Reid rocked

Willie Reid is one of the most important "new" players for the Pittsburgh Steelers, but he doesn't seem to be the most popular -- at least with the defensive backs. Read what happened at Saturday's practice:

LATROBE – As Ricardo Colclough showed Steelers fans last year, Willie Reid is a much-needed member of the team, even if he only returns punts.

"Willie's a helluva return man," said Hines Ward. "And he could be a special wide receiver. He's a guy who could really help our offense."

That's if he can keep his head -- literally. There's some question about that since the defensive backs have seen fit to try and tear it off these last couple days of practice.

Anthony Smith started it Thursday when he splattered Reid after a catch over the middle. At Saturday's practice, Ryan Clark lit Reid up well after the whistle, and Smith crushed Reid on another pass over the middle. It prompted Ward to walk over and tell the defensive backs what was on his mind.

And that was?

"It's chicken(bleep)," said Ward. "That's what it is. It's chicken(bleep). We're talking about practice, and you go out there and hurt somebody? I understand we're going at it hard, and you want to hit somebody else, but we have to practice smart."

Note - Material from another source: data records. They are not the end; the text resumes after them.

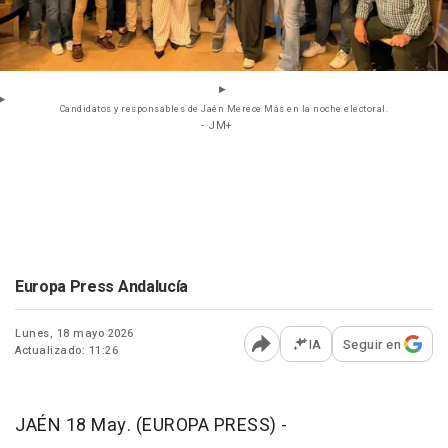
Candidatos y responsables de Jaén Merece Más en la noche electoral.
- JM+
Europa Press Andalucía
Lunes, 18 mayo 2026
IA
Seguir en
Actualizado: 11:26
Abrir opciones para comp
JAÉN 18 May. (EUROPA PRESS) -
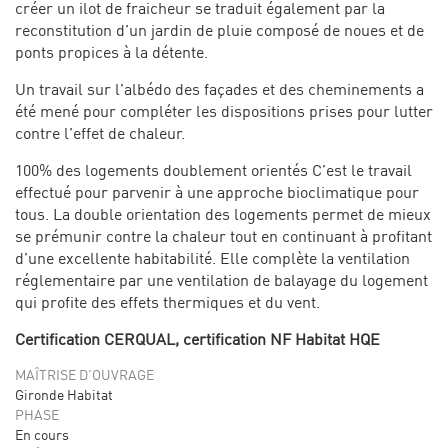
créer un ilot de fraicheur se traduit également par la
reconstitution d’un jardin de pluie composé de noues et de
ponts propices à la détente.
Un travail sur l’albédo des façades et des cheminements a
été mené pour compléter les dispositions prises pour lutter
contre l’effet de chaleur.
100% des logements doublement orientés C’est le travail
effectué pour parvenir à une approche bioclimatique pour
tous. La double orientation des logements permet de mieux
se prémunir contre la chaleur tout en continuant à profitant
d’une excellente habitabilité. Elle complète la ventilation
réglementaire par une ventilation de balayage du logement
qui profite des effets thermiques et du vent.
Certification CERQUAL, c
ertification NF Habitat HQE
MAÎTRISE D'OUVRAGE
Gironde Habitat
PHASE
En cours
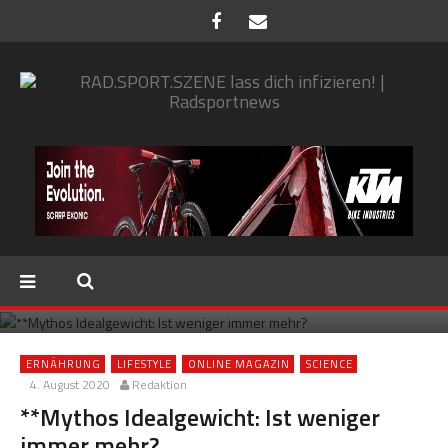
ERNÄHRUNG
LIFESTYLE
ONLINE MAGAZIN
SCIENCE
4. August 2020
Redaktion
**Mythos Idealgewicht: Ist weniger
immer mehr?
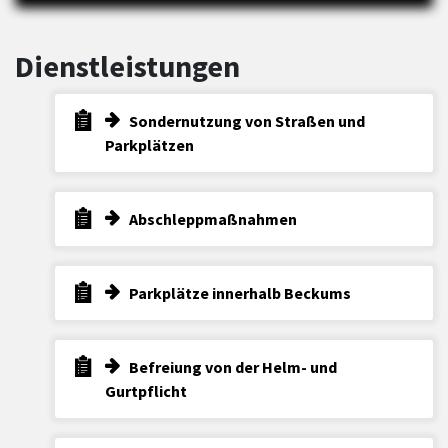
Dienstleistungen
Sondernutzung von Straßen und
Parkplätzen
Abschleppmaßnahmen
Parkplätze innerhalb Beckums
Befreiung von der Helm- und
Gurtpflicht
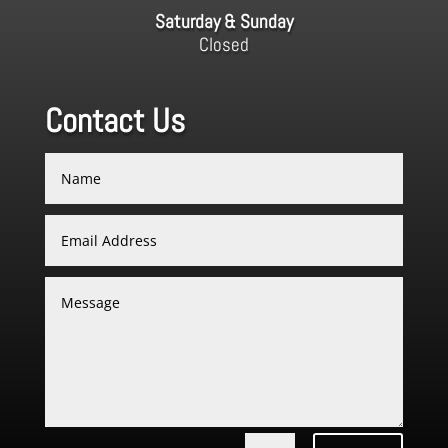
Saturday & Sunday
Closed
Contact Us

Reid, of course, was drafted in the third round of the 2006 draft by the Steelers, who hoped to use his 4.3 speed as a return man. But Reid injured his foot last year on his only return of the season. HeHeHe re-injured it during spring practice this year, but has returned to full speed – which means he may be the fastest of a fleet Steelers team.

He's the only legitimate punt returner – outside of starter (and injured) Santonio Holmes – and Reid's been coming on as a receiver. In fact, he held on to every pass after taking the crunching blows.

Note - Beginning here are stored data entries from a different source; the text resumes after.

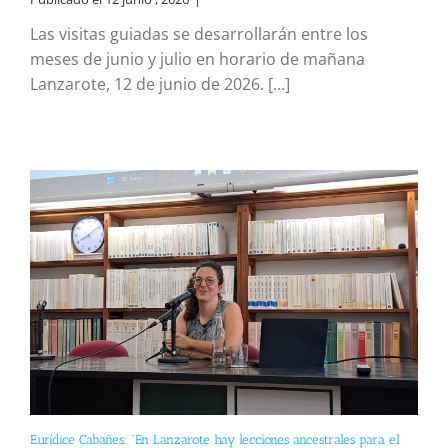
Las visitas guiadas se desarrollarán entre los
meses de junio y julio en horario de mañana
Lanzarote, 12 de junio de 2026. [...]
Eurídice Cabañes: “En Lanzarote hay lecciones ancestrales para el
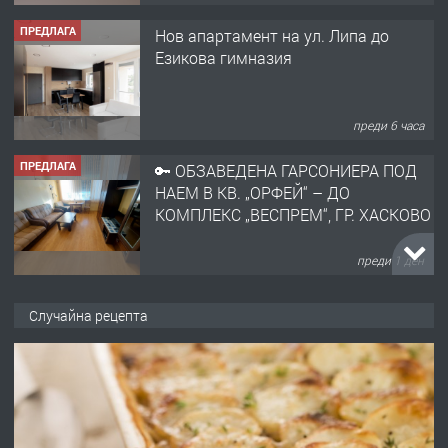
ПРЕДЛАГА
Нов апартамент на ул. Липа до
Езикова гимназия
преди 6 часа
ПРЕДЛАГА
🔑 ОБЗАВЕДЕНА ГАРСОНИЕРА ПОД
НАЕМ В КВ. „ОРФЕЙ“ – ДО
КОМПЛЕКС „ВЕСПРЕМ“, ГР. ХАСКОВО
преди 1 ден
ПРЕДЛАГА
НАПЪЛНО ОБЗАВЕДЕН И
Случайна рецепта
ОБОРУДВАН ТРИСТАЕН
АПАРТАМЕНТ В ЦЕНТЪРА НА ГР.
ХАСКОВО
преди 2 дни
ПРЕДЛАГА
Давам гараж под наем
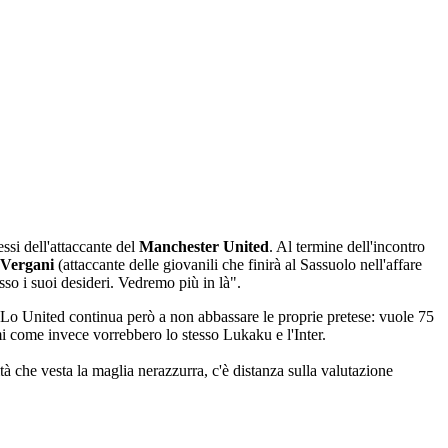
essi dell'attaccante del
Manchester United
. Al termine dell'incontro
Vergani
(attaccante delle giovanili che finirà al Sassuolo nell'affare
sso i suoi desideri. Vedremo più in là".
 Lo United continua però a non abbassare le proprie pretese: vuole 75
simi come invece vorrebbero lo stesso Lukaku e l'Inter.
lità che vesta la maglia nerazzurra, c'è distanza sulla valutazione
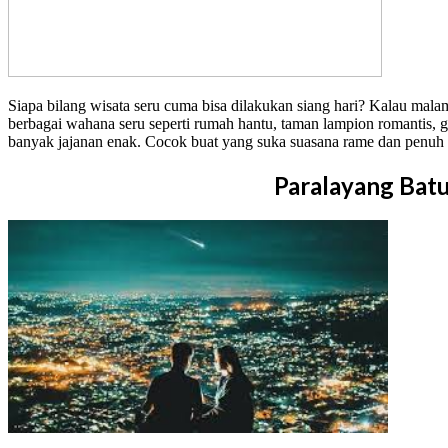
Siapa bilang wisata seru cuma bisa dilakukan siang hari? Kalau mala
berbagai wahana seru seperti rumah hantu, taman lampion romantis, g
banyak jajanan enak. Cocok buat yang suka suasana rame dan penuh 
Paralayang Bat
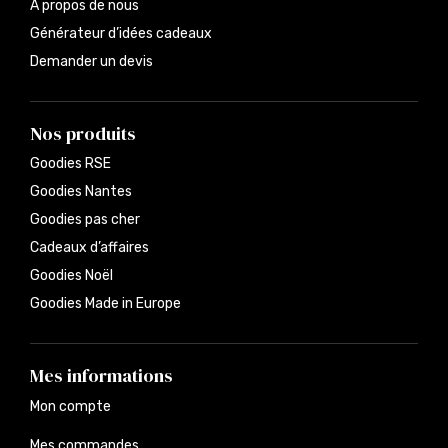
À propos de nous
Générateur d’idées cadeaux
Demander un devis
Nos produits
Goodies RSE
Goodies Nantes
Goodies pas cher
Cadeaux d’affaires
Goodies Noël
Goodies Made in Europe
Mes informations
Mon compte
Mes commandes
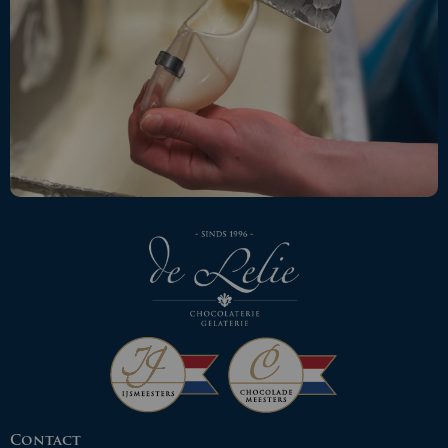
Contact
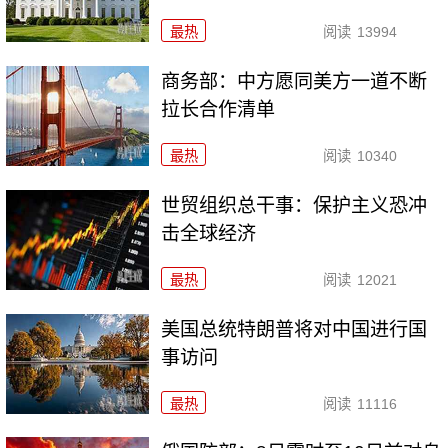
最热
阅读
13994
商务部：中方愿同美方一道不断
拉长合作清单
最热
阅读
10340
世贸组织总干事：保护主义恐冲
击全球经济
最热
阅读
12021
美国总统特朗普将对中国进行国
事访问
最热
阅读
11116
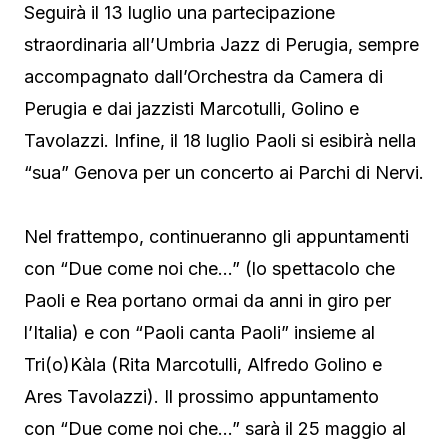
Seguirà il 13 luglio una partecipazione
straordinaria all’Umbria Jazz di Perugia, sempre
accompagnato dall’Orchestra da Camera di
Perugia e dai jazzisti Marcotulli, Golino e
Tavolazzi. Infine, il 18 luglio Paoli si esibirà nella
“sua” Genova per un concerto ai Parchi di Nervi.
Nel frattempo, continueranno gli appuntamenti
con “Due come noi che…” (lo spettacolo che
Paoli e Rea portano ormai da anni in giro per
l’Italia) e con “Paoli canta Paoli” insieme al
Tri(o)Kàla (Rita Marcotulli, Alfredo Golino e
Ares Tavolazzi). Il prossimo appuntamento
con “Due come noi che…” sarà il 25 maggio al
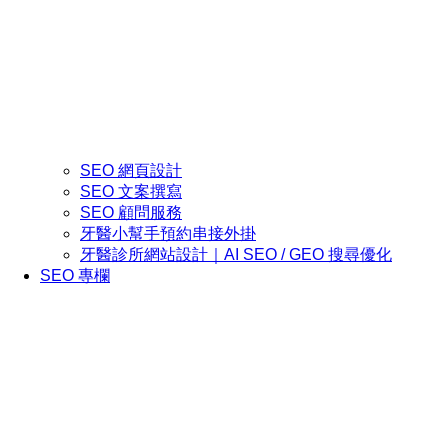
SEO 網頁設計
SEO 文案撰寫
SEO 顧問服務
牙醫小幫手預約串接外掛
牙醫診所網站設計｜AI SEO / GEO 搜尋優化
SEO 專欄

"Yeah, that's a trademark I get from Hines," Reid said. "I try to learn from the best. He's real aggressive so I just try to mimic the things he does."

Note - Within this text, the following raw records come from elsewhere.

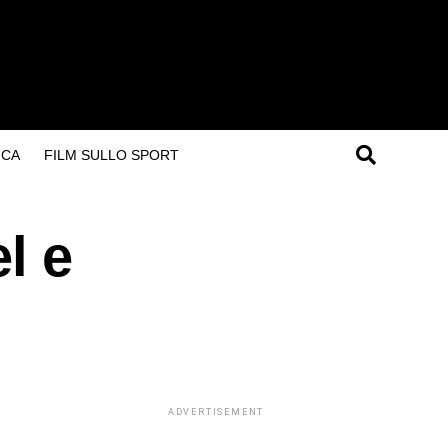
ICA
FILM SULLO SPORT
l e
ADVERTISEMENT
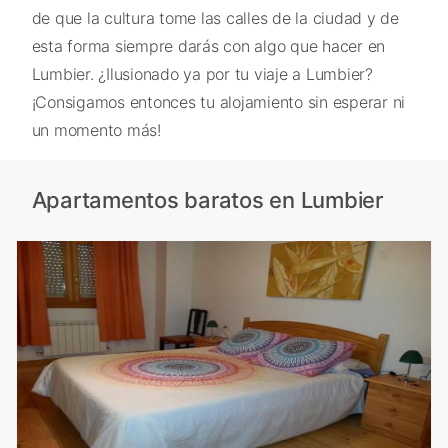
de que la cultura tome las calles de la ciudad y de
esta forma siempre darás con algo que hacer en
Lumbier. ¿Ilusionado ya por tu viaje a Lumbier?
¡Consigamos entonces tu alojamiento sin esperar ni
un momento más!
Apartamentos baratos en Lumbier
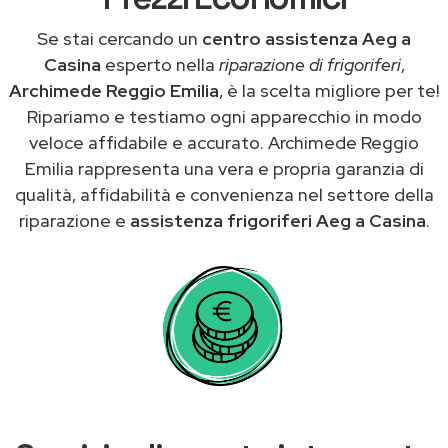
Se stai cercando un
centro assistenza Aeg a
Casina
esperto nella
riparazione di frigoriferi
,
Archimede Reggio Emilia
, è la scelta migliore per te!
Ripariamo e testiamo ogni apparecchio in modo
veloce affidabile e accurato. Archimede Reggio
Emilia rappresenta una vera e propria garanzia di
qualità, affidabilità e convenienza nel settore della
riparazione e
assistenza frigoriferi Aeg a Casina
.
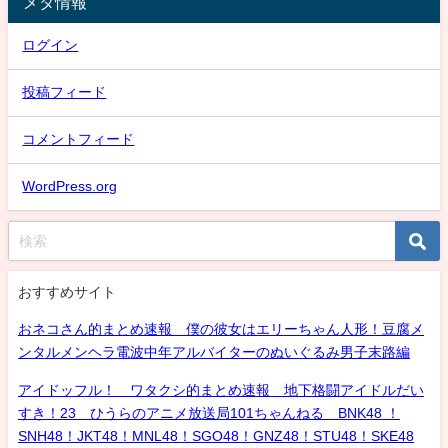
メタ情報
ログイン
投稿フィード
コメントフィード
WordPress.org
おすすめサイト
おネコさん的まとめ速報 僕の彼女はエリーちゃん人形！豆腐メ
ンタルメンヘラ電波中年アルバイターのぬいぐるみ男子末路編
アイドッフル！ ワタクシ的まとめ速報 地下格闘アイドルだい
すき！23 ひうらのアニメ放送局101ちゃんねる BNK48 ！
SNH48！JKT48！MNL48！SGO48！GNZ48！STU48！SKE48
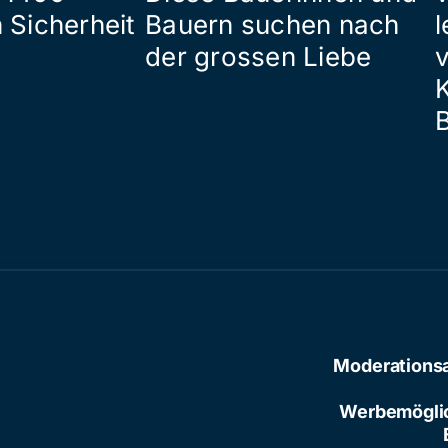
 Sicherheit
Bauern suchen nach
l
der grossen Liebe
Moderations
Werbemögli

Reid, a 5-10, 186-pounder, said he didn't mind the hits.

"I like a little contact every now and then, but you know, they come in a little tough. I'm going to get them back a little bit," he said. "But we'll calm down. We just got a little excited today."

The hits seemed to be coming from the two free safeties competing for the one job.

"And T.C. (Tyrone Carter) and all the rest of them," Reid said. "I talk a lot of trash to them. There are a lot of reasons for it."

One of the reasons might be that the receivers embarrassed the secondary Friday night under the lights at Latrobe Stadium. Ward, Cedrick Wilson and Heath Miller caught touchdown passes from Ben Roethlisberger on three of the first four plays of the red-zone drill.

"That doesn't matter," said Ward. "Come back the next day and do something about it. You don't take your frustrations out and try to hurt somebody. Even if he wasn't trying to hurt him, that contact, that initial contact between two people, there's always a chance of somebody getting hurt. As receivers, we're not counting it as a scrimmage. We're not even prepared to get hit like that. Us, we're just trying to catch the ball and get down. Then you catch it when we're not trying to get hit, that's when injuries happen. If we put on full pads and everything, then let us know.

"You just got to be smart about it. Guys apologized to one another, but we still have to be smart about it. We need everybody. We don't need a man to go down off something stupid."

"Hines is defending his team, saying we're kind of wrong, kind of dirty, and so we might be," said Clark. "That's why we play defense, not offense. I tell him, if I was wrong, I apologize, please forgive me. I'm willing to accept being wrong and take the repercussions for it. And, you know, we're going to play tomorrow."

Coach Mike Tomlin, who made his mark in the NFL as a defensive backs coach, didn't seem to mind.

"It's football. It's football," he said. "The big thing is that they have respect for each other. I realize that at times tempers are going to flare. That's part of it. Part of us building this football team is understanding and controlling our emotions, too, because they're going to flare on Sundays in the fall. That's part of it. It's also showing your ability take some blows and catch some balls and bounce up. Willie Reid has proven to us that he doesn't have any fear, that he can catch balls in traffic. He's distinguishing himself because of some of the things that are happening. But we have to leave it on the grass."

At dinner, following practice, the two safeties, Deshea Townsend, Ike Taylor, Ward and Reid sat at the same table and it was obvious they were enjoying each other's company.

"Funny how it all works out in the end," Townsend said with a big smile.